US Stamps
Save Vanishing Species semipostal to go off sale Dec. 31
By Bill McAllister, Washington Correspondent
The United States Save Vanishing Species semipostal stamp (Scott B4) will go off sale Dec. 31.
That’s the decision of the U.S. Postal Service after Congress passed legislation that supposedly extended sales of the stamp.
Postal Service spokesman Roy Betts informed Linn’s of the action after he was asked about the semipostal’s future based on the mention of the stamp in the massive COVID-19 relief measure passed by Congress Dec. 21 and then sent to the White House for signature.
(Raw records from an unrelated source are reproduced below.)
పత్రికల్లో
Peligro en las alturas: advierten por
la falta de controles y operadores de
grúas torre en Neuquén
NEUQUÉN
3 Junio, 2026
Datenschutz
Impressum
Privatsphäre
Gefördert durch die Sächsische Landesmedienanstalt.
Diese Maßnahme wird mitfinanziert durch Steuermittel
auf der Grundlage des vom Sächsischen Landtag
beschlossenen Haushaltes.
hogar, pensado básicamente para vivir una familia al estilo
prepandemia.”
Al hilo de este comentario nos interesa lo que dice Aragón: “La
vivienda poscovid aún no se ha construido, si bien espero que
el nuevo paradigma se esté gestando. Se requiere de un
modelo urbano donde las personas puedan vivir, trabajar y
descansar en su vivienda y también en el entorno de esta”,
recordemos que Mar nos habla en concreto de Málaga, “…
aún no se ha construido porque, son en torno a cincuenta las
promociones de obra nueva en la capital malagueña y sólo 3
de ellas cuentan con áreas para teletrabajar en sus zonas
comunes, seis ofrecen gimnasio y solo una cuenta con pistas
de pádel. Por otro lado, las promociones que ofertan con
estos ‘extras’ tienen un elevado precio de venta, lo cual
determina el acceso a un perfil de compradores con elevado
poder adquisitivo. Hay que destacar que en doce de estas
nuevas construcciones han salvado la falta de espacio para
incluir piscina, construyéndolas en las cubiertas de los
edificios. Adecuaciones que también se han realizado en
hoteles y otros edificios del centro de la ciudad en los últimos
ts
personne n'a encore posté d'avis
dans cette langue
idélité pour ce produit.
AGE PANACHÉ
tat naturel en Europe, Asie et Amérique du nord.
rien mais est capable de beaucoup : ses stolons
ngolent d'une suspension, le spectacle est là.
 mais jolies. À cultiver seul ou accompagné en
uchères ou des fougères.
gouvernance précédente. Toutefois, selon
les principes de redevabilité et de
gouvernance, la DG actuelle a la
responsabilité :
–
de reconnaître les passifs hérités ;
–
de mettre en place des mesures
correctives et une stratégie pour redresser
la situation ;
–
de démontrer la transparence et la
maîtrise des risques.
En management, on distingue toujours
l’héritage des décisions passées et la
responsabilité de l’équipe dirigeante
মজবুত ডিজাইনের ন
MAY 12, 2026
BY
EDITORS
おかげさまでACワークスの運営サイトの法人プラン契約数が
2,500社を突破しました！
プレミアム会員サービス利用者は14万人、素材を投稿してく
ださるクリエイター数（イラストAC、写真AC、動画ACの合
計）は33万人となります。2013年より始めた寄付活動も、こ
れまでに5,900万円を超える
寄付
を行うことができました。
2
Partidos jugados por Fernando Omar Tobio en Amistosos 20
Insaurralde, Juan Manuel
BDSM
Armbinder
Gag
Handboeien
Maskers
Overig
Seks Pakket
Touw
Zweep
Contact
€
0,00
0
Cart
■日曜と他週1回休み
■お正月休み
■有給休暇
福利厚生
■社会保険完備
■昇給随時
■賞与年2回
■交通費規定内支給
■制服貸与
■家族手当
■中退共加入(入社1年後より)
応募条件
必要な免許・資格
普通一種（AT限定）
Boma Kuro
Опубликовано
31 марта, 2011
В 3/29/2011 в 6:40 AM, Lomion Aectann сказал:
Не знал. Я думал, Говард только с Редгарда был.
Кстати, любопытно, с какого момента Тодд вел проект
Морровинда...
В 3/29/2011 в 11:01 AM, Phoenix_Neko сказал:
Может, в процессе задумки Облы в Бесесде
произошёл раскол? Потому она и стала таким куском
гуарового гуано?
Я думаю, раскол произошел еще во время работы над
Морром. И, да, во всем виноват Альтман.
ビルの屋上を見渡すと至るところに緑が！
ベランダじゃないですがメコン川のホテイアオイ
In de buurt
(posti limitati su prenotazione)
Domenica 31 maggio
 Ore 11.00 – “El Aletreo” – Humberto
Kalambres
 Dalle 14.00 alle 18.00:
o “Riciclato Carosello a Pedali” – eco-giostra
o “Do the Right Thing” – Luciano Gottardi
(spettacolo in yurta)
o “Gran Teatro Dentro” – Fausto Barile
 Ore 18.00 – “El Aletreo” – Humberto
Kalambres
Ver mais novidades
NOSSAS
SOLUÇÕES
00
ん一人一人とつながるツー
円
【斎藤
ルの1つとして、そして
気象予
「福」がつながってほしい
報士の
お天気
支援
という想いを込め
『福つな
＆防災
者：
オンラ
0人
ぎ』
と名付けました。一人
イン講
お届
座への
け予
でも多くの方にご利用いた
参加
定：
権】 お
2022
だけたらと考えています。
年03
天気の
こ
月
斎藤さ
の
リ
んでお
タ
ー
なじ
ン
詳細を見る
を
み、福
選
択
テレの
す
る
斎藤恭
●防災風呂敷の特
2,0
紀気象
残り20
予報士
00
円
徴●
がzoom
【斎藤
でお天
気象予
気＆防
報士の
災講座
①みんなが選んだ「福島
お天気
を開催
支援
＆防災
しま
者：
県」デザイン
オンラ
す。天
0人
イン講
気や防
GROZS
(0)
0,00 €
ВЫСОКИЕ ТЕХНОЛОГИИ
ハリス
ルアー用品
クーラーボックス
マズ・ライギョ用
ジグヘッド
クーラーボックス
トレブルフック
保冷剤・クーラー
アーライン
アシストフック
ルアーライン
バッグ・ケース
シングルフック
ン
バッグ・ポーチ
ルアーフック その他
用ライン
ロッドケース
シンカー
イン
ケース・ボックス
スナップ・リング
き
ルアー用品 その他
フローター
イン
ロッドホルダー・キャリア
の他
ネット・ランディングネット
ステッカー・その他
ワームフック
“The legislation extended the sale of the Save Vanishing Species stamp through the end of 2020,” Betts said. “USPS will remove the stamps from sale at the end of the day on December 31, 2020.”
The COVID-19 relief bill text states: “That the Postal Service may not destroy, and shall continue to offer for sale, any copies of the Multinational Species Conservation Funds Semipostal Stamp, as authorized under the Multinational Species Conservation Funds Semipostal Stamp Act of 2010 (Public Law 111–241).”
The legislation did not specify a date for the sales to end.
The semipostal, which shows an Amur tiger cub, was issued in 2011. Since then, it has raised more than $6.1 million from its surcharge, according to the USPS website.